Personal-Political Imaginations: Feminism, Gender and Security in Serbia

My forthcoming book, Gender Politics and Security Discourse: Personal-Political Imaginations and Feminism in “Post-Conflict” Serbia (2015), seeks to make sense of the politics of gender security in Serbia. Internationally, gender security concerns have been heightened by the presence of UNSCR 1325, a UN Security Council resolution which urges for the inclusion of gender in post-conflict processes. Through a perception that ‘gender security’ is a discourse that is performed and reiterated, I investigate the way in which activist articulations about UNSCR 1325 have been made.

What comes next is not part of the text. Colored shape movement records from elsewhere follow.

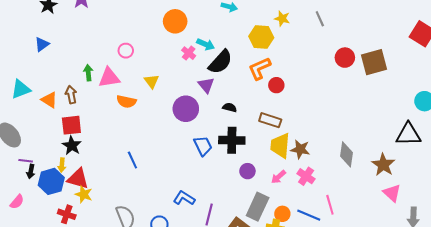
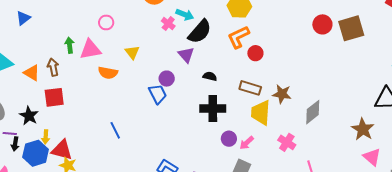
purple circle: (186, 109) -> (167, 79), size x0.6
black star: (72, 146) -> (29, 116), moved
blue trapezoid: (203, 146) -> (158, 94), moved
brown star: (300, 149) -> (282, 94), moved
gray diamond: (347, 154) -> (313, 112), moved, turned 45
pink arrow: (278, 177) -> (247, 143), moved

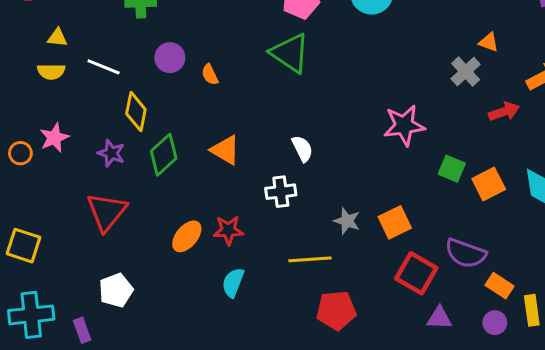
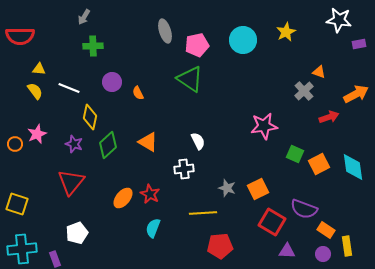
yellow semicircle: (51, 72) -> (35, 91), turned -126
red star: (228, 230) -> (150, 194), turned 30

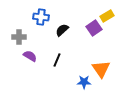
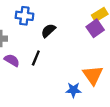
purple square: (94, 28) -> (95, 28), moved
black line: (57, 60) -> (36, 58), moved

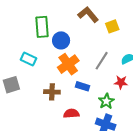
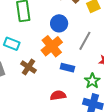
blue circle: (61, 40) -> (59, 23), moved
brown cross: (52, 92) -> (28, 67), moved, turned 35

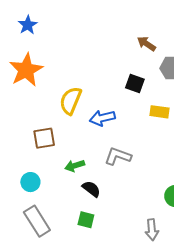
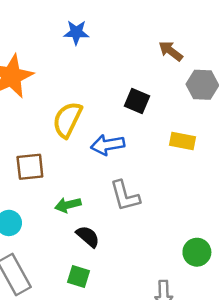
blue star: (28, 25) -> (76, 32), moved, turned 30
black square: (135, 83) -> (137, 101), moved
gray L-shape: (118, 156) -> (125, 196), turned -128

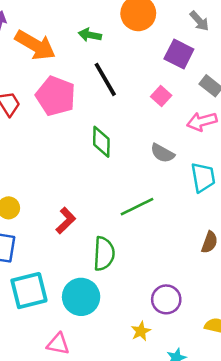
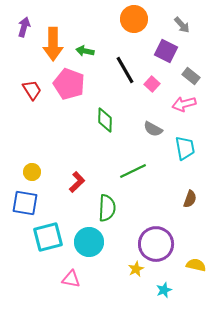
green arrow: (90, 35) -> (85, 51), moved
orange arrow: (35, 45) -> (53, 44), turned 60
black line: (105, 79) -> (125, 70), moved
purple circle: (166, 299) -> (156, 244), size x1.5

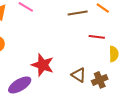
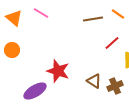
red line: (97, 37) -> (112, 43), turned -49

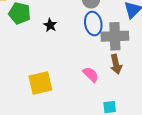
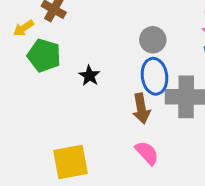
brown arrow: (116, 64) -> (141, 109), moved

In the book, I investigate how activists reach their individual and organisational position on gender security by paying attention to their gender politics (a term that I use to describe the profile held by individuals or organisations about gender, feminism and feminist organising) and senses of security and insecurity. I also discuss how the very configuration of ‘gender security’ itself matters, through a detailed examination of two policy-related deliberations that activists have been involved in: feminist-pacifism and domestic violence.

The thread running through this analysis is the insight that the way in which conflict and post-conflict is conceptualised matters in the shaping of gender security discourse. Serbia has a complicated relationship to the conflict of the 1990s. Theoretically, the Serbian state did not go to war with another state, but the Serbian state is thought to be a key collaborator in the conflicts, reproducing violent nationalist, and war-like rhetoric, and Serbia suffered many of the social, cultural, political and economic effects of war, in addition to facing aerial bombardment at the hands of NATO. Even today, debates continue about responsibility for the war crimes committed during the 1990s, including the July 1995 genocide at Srebrenica. However, it is this complicated relationship that opens up fascinating questions about UNSCR 1325 and how the concept of gender security within the resolution is interpreted. Very simply, given that the resolution aims to develop strategies for gender interventions in post-conflict zones, it matters how a particular space is configured as “post-conflict”.

To explore these different configurations of conflict and post-conflict, I make use of, and develop a popular feminist insight: the personal is political, which I rework as ‘personal-political imaginations’. The rest of this article expands on the notion of personal-political imaginations and briefly considers the broader significance of this framework for understanding how gender security discourse is configured in particular ways.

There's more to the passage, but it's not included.